Çakır’a göre, bazı kesimler bu sürecin sonuçlarından endişe duyuyor. “Kimileri, PKK silah bırakırsa Türkiye’deki statükonun bozulacağını düşünüyor,” dedi. Ruşen Çakır, “Nereye doğru evrilir Türkiye? Daha bir demokrasiye mi, daha bir otoriterliğe, diktatörlüğe mi bilemiyorum. Benim düşüncem demokrasiye daha yakınlaşacağı yolunda ama buna karar verecek olanlar bu Türkiye toplumunun insanları, kurumları, partileri. Ama önce o eşiğin geçirmesi lazım” dedi.

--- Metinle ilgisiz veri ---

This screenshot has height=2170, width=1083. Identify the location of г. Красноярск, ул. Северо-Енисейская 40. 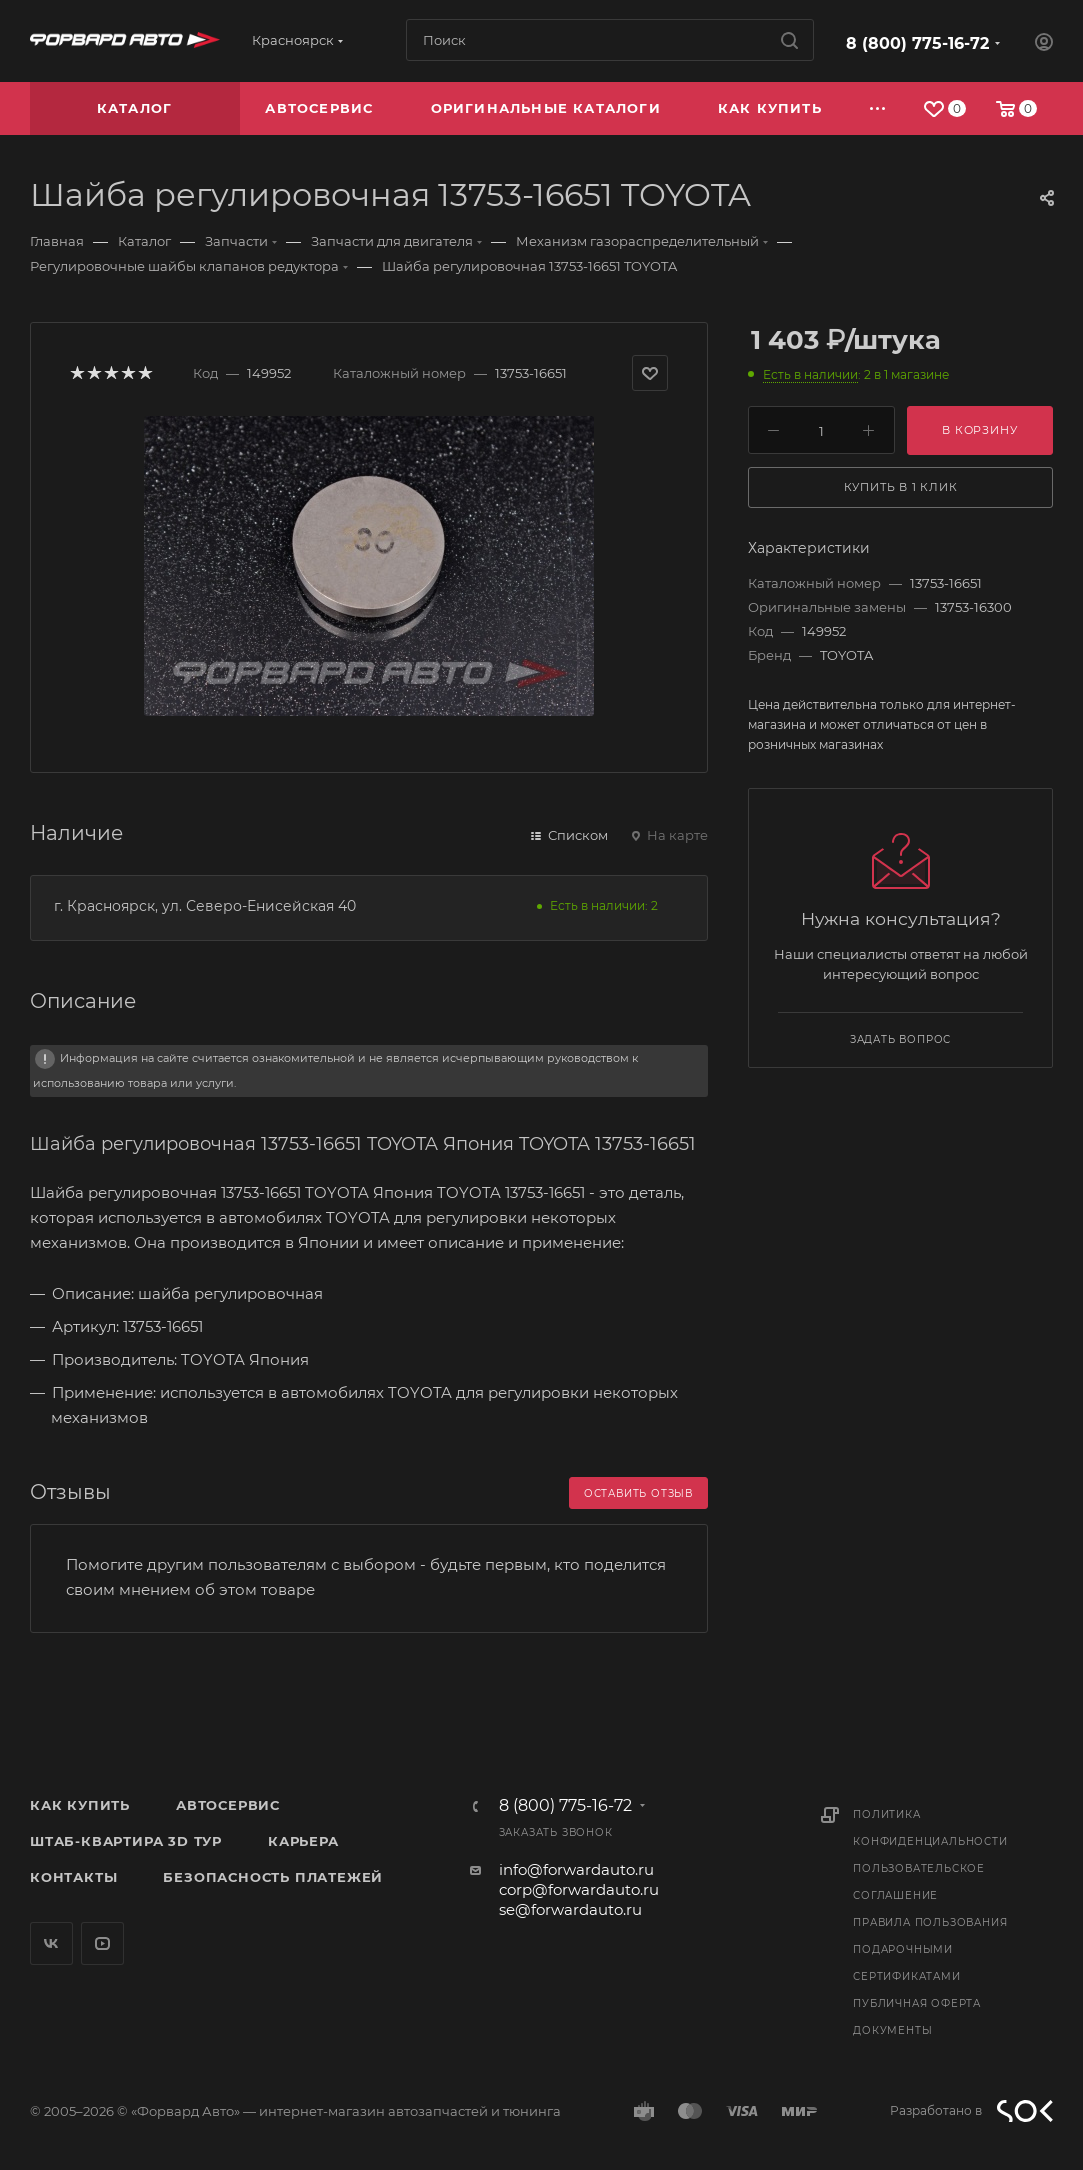 (205, 906).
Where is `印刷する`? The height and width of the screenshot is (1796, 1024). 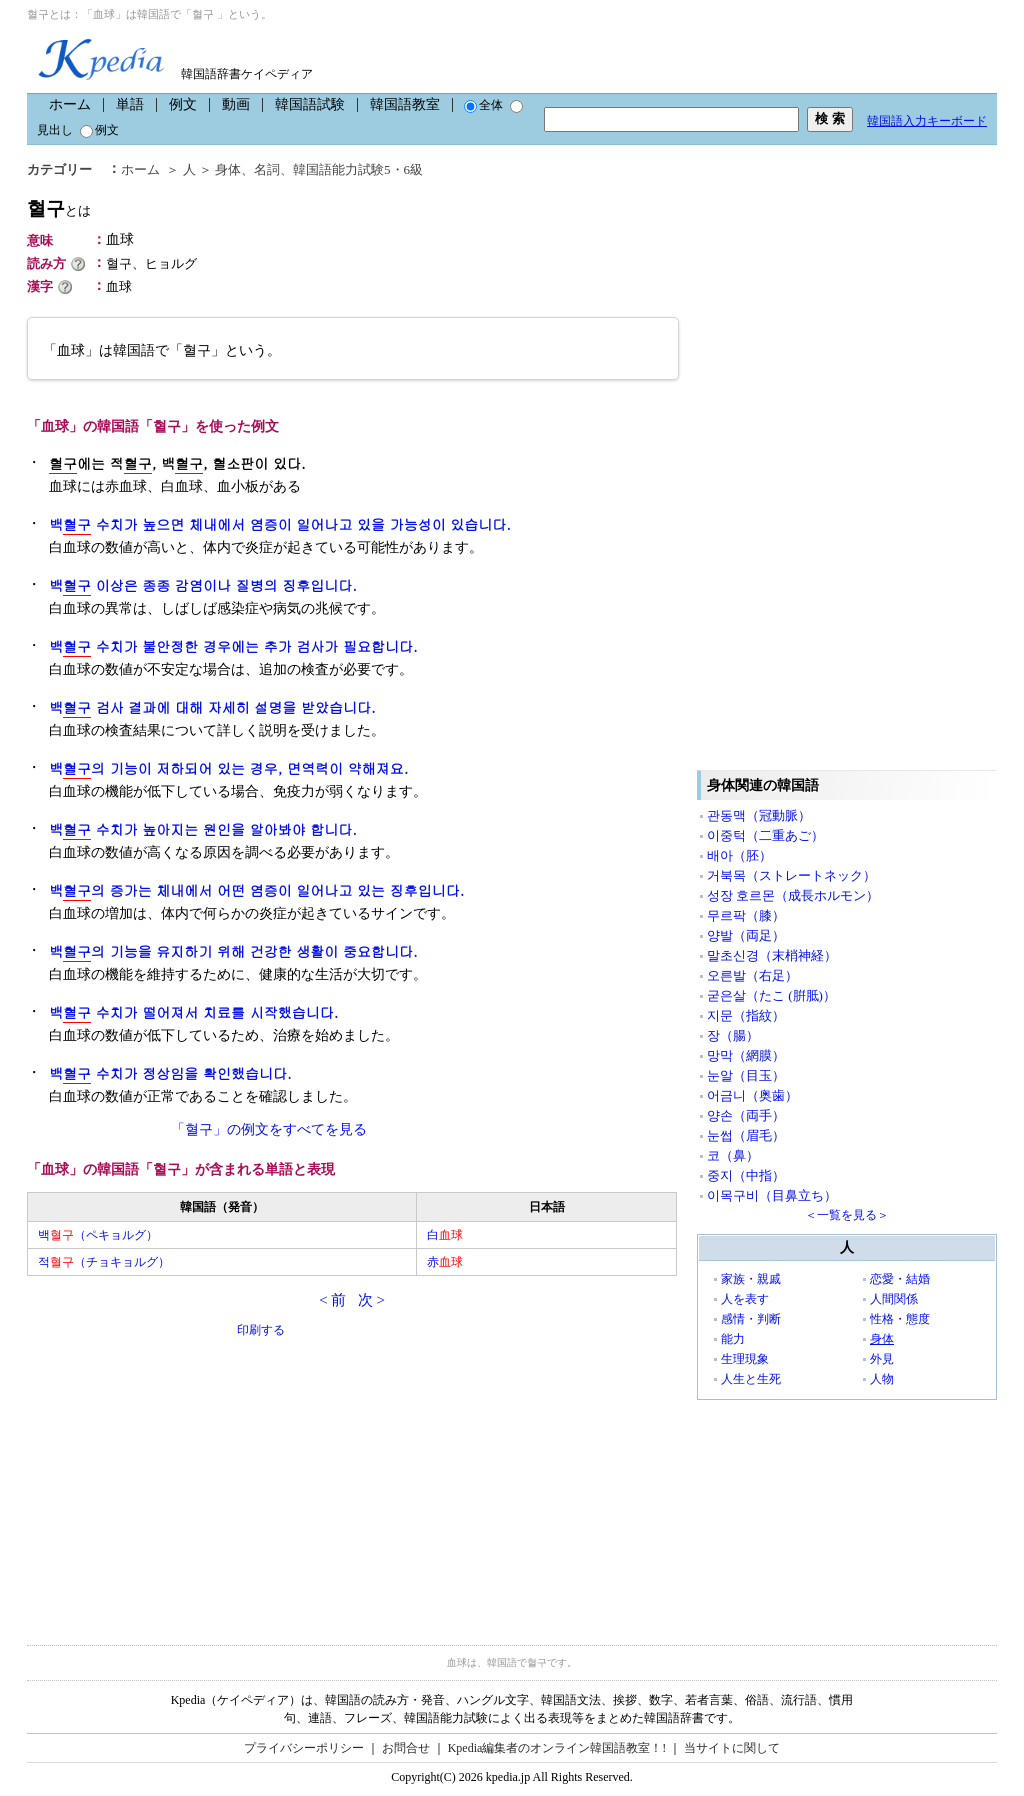 印刷する is located at coordinates (261, 1330).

Selahattin Demirtaş’ın eşi Başak Demirtaş, yaşadığı bir sağlık sorunu nedeniyle İstanbul’da bir hastanede ameliyat olma kararı aldı. Selahattin Demirtaş da eşinin yanında olmak için bakanlığa başvurdu, bakanlık da onayladı. Demirtaş, 1 Mart Cuma günü genel güvenlik önlemleri ve büyük bir gizlilik içerisinde Edirne’den İstanbul’a getirildi. Bahçeli de bu sırada Selahattin Demirtaş’ın yanında bulunan DEM Partili bir yetkiliyi aradı. Böylece Bahçeli, Demirtaş ile telefonda görüştü.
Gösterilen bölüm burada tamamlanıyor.